A total of 16 metabolites and 15 inflammatory protein mediators provided the most significant contribution for the separation between severe and control patient groups in the corresponding OPLS-DA models. These 31 compounds were combined to develop an integrated metabolic and inflammatory protein mediator dataset. The unsupervised PCA model for the integrated dataset was based on three principal components: PC1 = 24.6%, PC2 = 13.7% and PC3 = 9.6% (Figure 1c). Two outliers from the ‘severe’ group were identified and excluded from the supervised analysis. Supervised OPLS-DA models were built to illustrate the differences between case and control patient classes. Score scatterplots demonstrated excellent separation of each of the two pairs of groups with strong R²Y and Q² values (severe vs. moderate—0.75:0.65; severe vs. mild—0.65:0.57, Figure 2c and Figure 3c and Table 2). The combined dataset analysis also revealed high sensitivity and specificity (severe vs. moderate—1.00:0.88, severe vs. mild—0.91:0.90, respectively), and AUROC values for the models (Table 2).

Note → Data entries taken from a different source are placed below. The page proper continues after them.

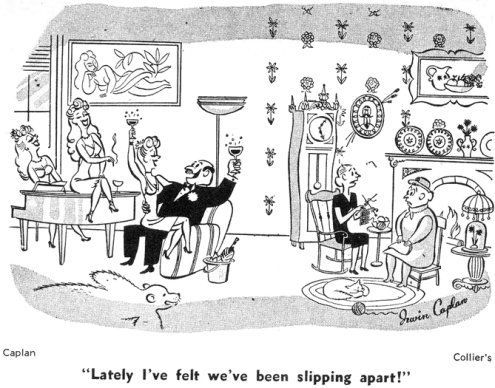 Locate an element on the screen. Image resolution: width=495 pixels, height=388 pixels. piano is located at coordinates (68, 210). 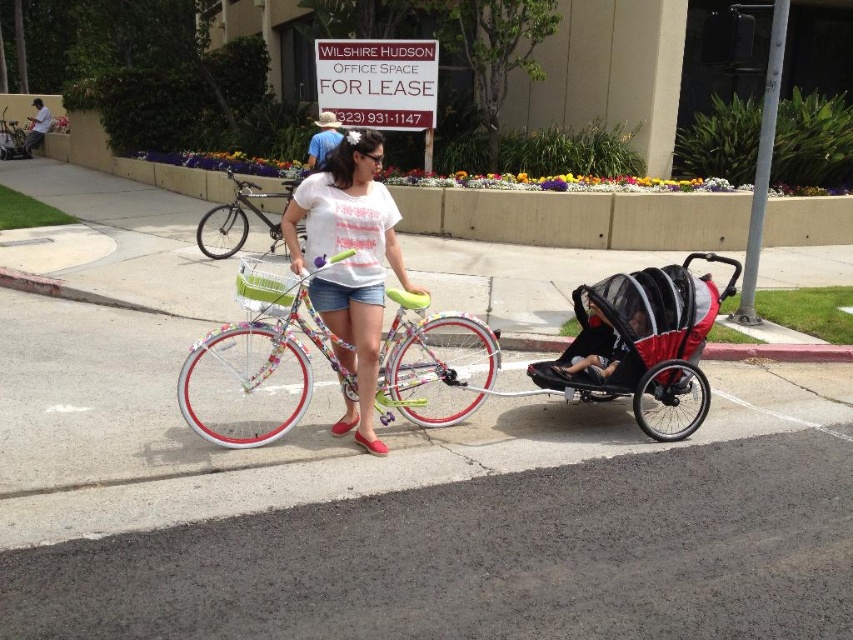 Question: Which object is farther from the camera taking this photo?

Choices:
 (A) black mesh baby carriage at center
 (B) metallic silver bicycle at left
 (C) metallic silver bicycle at center

Answer: (B)

Question: Which object appears closest to the camera in this image?

Choices:
 (A) soft gray fabric stroller at center
 (B) floral fabric shirt at center
 (C) metallic silver bicycle at left

Answer: (B)

Question: Is black mesh baby carriage at center to the right of metallic silver bicycle at left from the viewer's perspective?

Choices:
 (A) yes
 (B) no

Answer: (A)

Question: Which is nearer to the soft gray fabric stroller at center?

Choices:
 (A) black mesh baby carriage at center
 (B) metallic silver bicycle at left
 (C) floral fabric shirt at center
 (D) floral painted bicycle at center

Answer: (A)

Question: Is soft gray fabric stroller at center positioned behind metallic silver bicycle at left?

Choices:
 (A) no
 (B) yes

Answer: (A)

Question: Considering the relative positions of metallic silver bicycle at center and soft gray fabric stroller at center in the image provided, where is metallic silver bicycle at center located with respect to soft gray fabric stroller at center?

Choices:
 (A) left
 (B) right

Answer: (A) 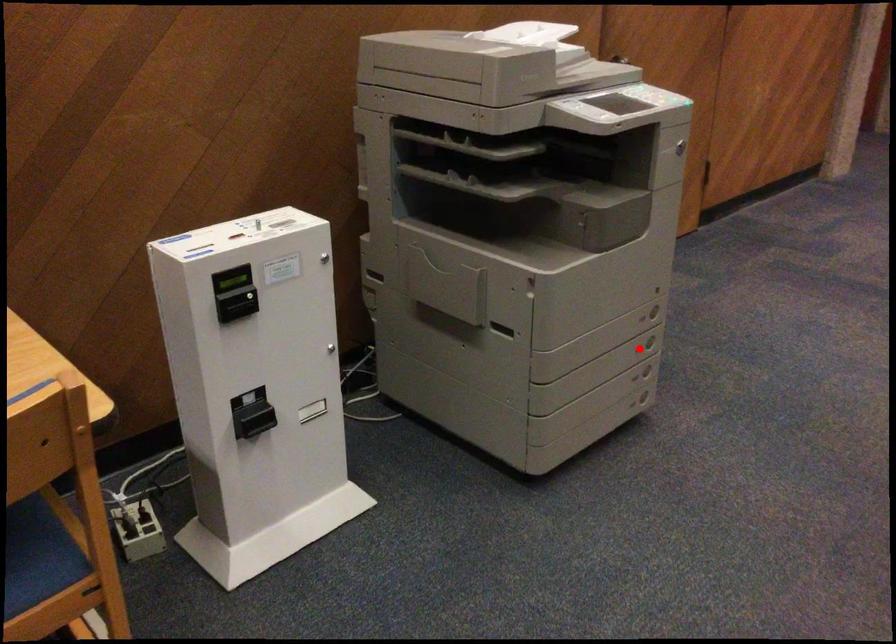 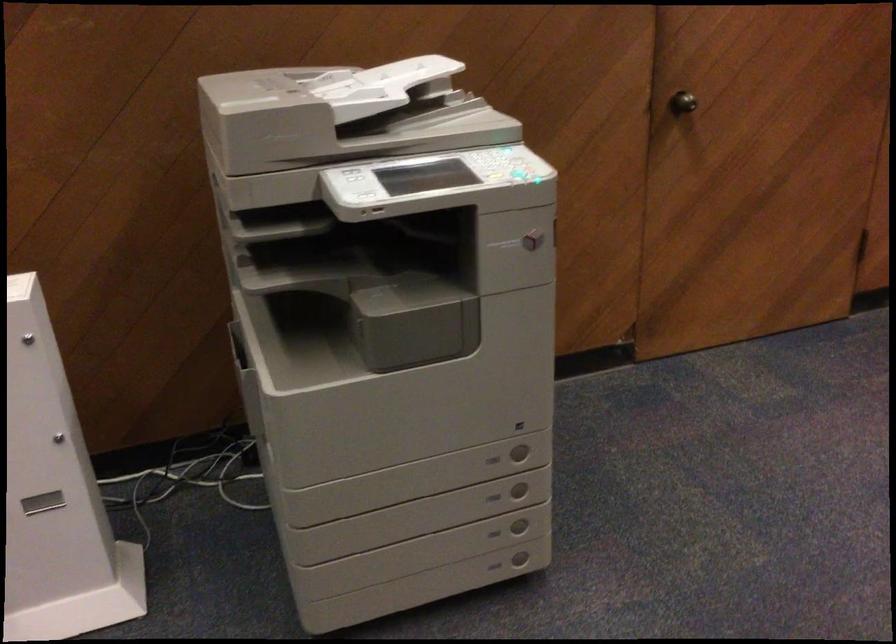 Question: I am providing you with two images of the same scene from different viewpoints. Image1 has a red point marked. In image2, the corresponding 3D location appears at what relative position? Reply with the corresponding letter.

Choices:
 (A) Closer
 (B) Farther

Answer: (A) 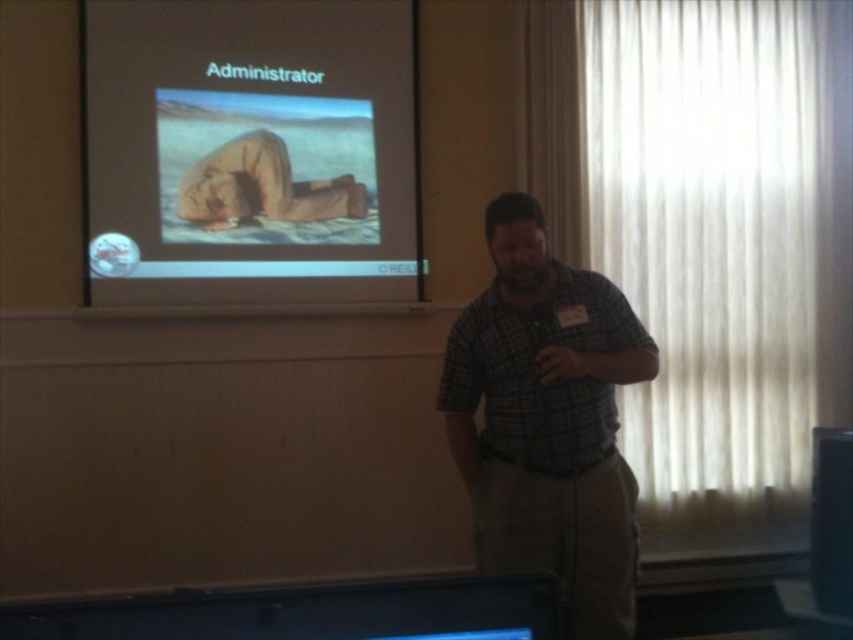 Question: Can you confirm if green plaid shirt at center is positioned to the right of tan fabric pants at center?

Choices:
 (A) yes
 (B) no

Answer: (A)

Question: Which object is the closest to the tan fabric pants at center?

Choices:
 (A) green plaid shirt at center
 (B) matte projector screen at upper left

Answer: (B)

Question: Is green plaid shirt at center bigger than tan fabric pants at center?

Choices:
 (A) yes
 (B) no

Answer: (A)

Question: Which of the following is the farthest from the observer?

Choices:
 (A) (231, 58)
 (B) (233, 189)
 (C) (456, 404)

Answer: (B)

Question: Does matte projector screen at upper left have a lesser width compared to tan fabric pants at center?

Choices:
 (A) no
 (B) yes

Answer: (A)

Question: Which point is closer to the camera taking this photo?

A bio-pattern comprised 5 serum metabolites and 9 inflammatory protein mediators that contributed significantly (p < 0.05) for the separation between pediatric patients with severe and moderate appendicitis (Figure 4a). Similarly, a bio-pattern constituting of 7 significant metabolites and 9 inflammatory protein mediators was detected for the distinction between the severe and mild appendicitis groups (Figure 4b).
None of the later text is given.